Supplied data
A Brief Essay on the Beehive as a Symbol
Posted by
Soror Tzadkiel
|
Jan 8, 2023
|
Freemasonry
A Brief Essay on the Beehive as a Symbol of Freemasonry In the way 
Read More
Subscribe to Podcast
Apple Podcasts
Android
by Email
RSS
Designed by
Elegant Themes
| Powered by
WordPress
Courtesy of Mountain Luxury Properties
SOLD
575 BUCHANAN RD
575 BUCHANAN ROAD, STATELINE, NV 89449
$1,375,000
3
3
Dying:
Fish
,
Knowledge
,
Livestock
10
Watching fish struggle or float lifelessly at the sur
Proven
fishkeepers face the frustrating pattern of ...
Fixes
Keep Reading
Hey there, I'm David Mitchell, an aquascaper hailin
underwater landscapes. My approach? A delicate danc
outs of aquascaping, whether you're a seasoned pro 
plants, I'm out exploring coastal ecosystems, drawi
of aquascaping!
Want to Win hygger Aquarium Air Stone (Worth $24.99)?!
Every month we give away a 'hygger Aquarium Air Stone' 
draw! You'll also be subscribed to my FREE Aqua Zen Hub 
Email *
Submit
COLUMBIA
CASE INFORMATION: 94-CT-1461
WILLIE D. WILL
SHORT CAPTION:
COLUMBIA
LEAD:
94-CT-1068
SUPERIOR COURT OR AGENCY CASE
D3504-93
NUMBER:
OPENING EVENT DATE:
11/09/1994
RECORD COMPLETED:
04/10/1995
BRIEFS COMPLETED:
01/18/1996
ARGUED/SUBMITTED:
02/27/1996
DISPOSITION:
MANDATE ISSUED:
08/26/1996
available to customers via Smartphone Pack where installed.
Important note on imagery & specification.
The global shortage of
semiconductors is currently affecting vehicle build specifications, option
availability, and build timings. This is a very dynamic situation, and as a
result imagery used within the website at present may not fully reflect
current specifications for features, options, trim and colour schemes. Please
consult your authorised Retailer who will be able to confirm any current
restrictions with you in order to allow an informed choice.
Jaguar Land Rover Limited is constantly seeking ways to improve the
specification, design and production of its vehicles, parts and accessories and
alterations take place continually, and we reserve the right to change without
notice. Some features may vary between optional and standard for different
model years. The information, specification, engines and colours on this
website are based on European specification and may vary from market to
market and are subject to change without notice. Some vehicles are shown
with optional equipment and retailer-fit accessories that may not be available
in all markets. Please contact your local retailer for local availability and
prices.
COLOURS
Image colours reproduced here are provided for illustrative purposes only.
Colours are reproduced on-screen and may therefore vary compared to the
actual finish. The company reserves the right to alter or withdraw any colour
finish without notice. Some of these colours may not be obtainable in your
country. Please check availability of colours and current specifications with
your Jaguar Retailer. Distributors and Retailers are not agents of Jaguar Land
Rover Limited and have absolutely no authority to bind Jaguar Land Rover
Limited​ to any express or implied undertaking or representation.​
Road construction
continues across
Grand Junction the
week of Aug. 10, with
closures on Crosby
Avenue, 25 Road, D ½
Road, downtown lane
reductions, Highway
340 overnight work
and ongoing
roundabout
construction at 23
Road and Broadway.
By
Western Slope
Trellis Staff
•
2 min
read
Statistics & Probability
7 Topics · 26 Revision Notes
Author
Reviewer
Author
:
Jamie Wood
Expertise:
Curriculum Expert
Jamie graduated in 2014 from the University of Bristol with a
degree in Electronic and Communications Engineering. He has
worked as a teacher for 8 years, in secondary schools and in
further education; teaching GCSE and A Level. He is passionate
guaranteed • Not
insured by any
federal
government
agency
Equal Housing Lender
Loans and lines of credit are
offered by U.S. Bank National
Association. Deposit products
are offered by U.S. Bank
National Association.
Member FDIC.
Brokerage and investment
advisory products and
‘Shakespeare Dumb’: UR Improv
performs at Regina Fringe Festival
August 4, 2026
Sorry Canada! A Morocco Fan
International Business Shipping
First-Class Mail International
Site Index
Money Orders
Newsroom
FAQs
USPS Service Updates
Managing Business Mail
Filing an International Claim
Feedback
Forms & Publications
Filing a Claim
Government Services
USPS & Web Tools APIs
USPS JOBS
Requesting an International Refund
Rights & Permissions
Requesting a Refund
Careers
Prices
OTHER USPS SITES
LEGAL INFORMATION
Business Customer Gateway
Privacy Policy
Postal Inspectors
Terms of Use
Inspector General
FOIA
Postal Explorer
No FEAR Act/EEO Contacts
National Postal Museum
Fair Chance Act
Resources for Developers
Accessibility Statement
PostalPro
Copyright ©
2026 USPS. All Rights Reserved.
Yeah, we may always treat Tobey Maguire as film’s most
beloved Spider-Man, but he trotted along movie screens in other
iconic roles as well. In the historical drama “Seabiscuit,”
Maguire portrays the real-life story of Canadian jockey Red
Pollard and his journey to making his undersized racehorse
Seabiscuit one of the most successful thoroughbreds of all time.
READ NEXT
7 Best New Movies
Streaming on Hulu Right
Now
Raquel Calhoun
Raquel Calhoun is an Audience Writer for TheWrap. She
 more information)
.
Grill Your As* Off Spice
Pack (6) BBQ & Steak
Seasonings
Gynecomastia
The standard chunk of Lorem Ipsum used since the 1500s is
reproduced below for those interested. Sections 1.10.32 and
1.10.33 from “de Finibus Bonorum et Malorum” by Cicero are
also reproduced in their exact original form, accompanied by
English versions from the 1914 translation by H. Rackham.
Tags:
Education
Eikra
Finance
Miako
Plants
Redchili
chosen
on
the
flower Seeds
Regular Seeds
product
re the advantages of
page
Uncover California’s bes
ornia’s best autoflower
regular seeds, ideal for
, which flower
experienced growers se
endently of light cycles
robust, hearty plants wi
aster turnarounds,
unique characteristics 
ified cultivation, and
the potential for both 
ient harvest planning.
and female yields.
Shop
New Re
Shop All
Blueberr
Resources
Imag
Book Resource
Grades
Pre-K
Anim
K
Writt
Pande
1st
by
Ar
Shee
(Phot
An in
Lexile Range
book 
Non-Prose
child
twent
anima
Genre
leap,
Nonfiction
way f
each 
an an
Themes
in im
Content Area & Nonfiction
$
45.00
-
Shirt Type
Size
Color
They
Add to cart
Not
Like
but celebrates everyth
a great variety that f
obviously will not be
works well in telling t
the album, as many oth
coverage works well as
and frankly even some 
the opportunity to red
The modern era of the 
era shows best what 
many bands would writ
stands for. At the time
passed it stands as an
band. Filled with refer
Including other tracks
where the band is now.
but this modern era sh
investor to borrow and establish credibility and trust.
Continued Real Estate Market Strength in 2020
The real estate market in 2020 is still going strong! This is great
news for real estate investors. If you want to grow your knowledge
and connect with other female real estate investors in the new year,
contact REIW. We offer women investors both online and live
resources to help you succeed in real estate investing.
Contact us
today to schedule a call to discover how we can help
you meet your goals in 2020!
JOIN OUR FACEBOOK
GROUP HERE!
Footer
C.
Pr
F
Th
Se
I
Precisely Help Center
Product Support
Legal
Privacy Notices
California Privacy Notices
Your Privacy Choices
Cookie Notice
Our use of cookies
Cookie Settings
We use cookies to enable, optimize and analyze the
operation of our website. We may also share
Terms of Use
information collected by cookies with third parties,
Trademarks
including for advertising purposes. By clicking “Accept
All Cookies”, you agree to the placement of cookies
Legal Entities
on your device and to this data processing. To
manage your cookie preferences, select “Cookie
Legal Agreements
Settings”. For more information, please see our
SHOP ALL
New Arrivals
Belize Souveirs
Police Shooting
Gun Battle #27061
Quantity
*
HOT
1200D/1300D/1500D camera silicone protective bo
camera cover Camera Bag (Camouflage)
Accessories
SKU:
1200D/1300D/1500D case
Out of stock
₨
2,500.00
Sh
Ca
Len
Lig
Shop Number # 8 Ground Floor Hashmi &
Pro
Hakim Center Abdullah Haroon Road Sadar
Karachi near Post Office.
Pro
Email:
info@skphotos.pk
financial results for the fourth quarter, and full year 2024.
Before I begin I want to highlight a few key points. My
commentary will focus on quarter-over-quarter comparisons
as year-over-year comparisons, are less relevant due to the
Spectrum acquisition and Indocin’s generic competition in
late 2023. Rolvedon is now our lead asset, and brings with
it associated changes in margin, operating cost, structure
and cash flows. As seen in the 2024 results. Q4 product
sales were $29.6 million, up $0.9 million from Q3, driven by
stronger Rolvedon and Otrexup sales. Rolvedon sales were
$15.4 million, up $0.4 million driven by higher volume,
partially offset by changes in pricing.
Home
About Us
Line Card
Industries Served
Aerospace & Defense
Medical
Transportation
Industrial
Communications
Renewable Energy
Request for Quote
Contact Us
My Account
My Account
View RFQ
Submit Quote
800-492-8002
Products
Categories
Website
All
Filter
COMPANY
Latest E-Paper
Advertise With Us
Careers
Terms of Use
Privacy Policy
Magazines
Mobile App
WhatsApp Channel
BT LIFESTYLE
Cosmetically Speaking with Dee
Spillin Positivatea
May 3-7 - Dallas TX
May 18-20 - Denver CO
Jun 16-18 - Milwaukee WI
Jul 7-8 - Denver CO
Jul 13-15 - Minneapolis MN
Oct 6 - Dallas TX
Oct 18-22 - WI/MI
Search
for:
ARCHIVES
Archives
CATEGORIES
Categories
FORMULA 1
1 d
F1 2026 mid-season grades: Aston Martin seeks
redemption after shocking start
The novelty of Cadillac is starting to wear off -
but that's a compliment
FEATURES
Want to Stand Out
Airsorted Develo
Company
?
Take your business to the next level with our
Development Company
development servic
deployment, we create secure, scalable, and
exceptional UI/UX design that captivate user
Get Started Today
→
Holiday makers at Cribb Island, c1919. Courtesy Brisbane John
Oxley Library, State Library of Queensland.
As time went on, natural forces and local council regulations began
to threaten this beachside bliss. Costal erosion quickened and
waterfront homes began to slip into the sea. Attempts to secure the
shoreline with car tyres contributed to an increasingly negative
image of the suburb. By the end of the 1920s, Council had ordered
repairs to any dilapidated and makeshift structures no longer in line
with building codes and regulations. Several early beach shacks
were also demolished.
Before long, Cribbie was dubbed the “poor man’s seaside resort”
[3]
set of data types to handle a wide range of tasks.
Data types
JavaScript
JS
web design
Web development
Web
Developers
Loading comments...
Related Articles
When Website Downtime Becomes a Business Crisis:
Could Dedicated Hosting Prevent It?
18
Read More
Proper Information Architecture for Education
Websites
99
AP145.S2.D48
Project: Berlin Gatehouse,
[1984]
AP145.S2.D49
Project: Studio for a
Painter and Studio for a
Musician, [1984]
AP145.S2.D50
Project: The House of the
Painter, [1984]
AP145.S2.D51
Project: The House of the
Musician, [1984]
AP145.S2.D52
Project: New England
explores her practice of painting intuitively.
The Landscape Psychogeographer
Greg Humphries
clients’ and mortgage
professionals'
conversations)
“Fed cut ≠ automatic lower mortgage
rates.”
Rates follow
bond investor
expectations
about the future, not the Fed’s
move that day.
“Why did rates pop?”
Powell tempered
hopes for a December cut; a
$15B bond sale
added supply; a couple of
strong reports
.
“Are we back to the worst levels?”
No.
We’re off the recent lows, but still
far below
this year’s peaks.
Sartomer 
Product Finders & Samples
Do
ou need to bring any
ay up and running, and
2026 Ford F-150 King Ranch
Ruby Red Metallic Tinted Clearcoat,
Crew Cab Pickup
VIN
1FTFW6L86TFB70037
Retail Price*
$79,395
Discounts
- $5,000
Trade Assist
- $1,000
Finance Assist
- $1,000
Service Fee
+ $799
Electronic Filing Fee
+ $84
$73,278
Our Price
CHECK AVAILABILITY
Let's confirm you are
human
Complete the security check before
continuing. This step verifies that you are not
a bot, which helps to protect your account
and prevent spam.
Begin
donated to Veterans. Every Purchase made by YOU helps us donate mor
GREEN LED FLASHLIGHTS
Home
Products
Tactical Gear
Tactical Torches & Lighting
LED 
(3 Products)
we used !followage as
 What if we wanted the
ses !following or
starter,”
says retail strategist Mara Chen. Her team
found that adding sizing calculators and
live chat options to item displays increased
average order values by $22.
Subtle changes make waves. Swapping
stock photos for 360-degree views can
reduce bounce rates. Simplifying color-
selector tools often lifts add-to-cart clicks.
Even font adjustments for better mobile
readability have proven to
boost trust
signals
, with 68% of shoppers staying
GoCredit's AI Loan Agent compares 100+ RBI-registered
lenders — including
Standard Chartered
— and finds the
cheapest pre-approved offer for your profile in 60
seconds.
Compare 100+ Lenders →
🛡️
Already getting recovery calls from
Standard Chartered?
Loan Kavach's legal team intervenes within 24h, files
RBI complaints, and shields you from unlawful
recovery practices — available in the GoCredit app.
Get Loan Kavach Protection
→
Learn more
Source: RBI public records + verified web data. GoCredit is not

Exercise
State how many lines above contain the string "helps", with no other words.

Solution for this problem
2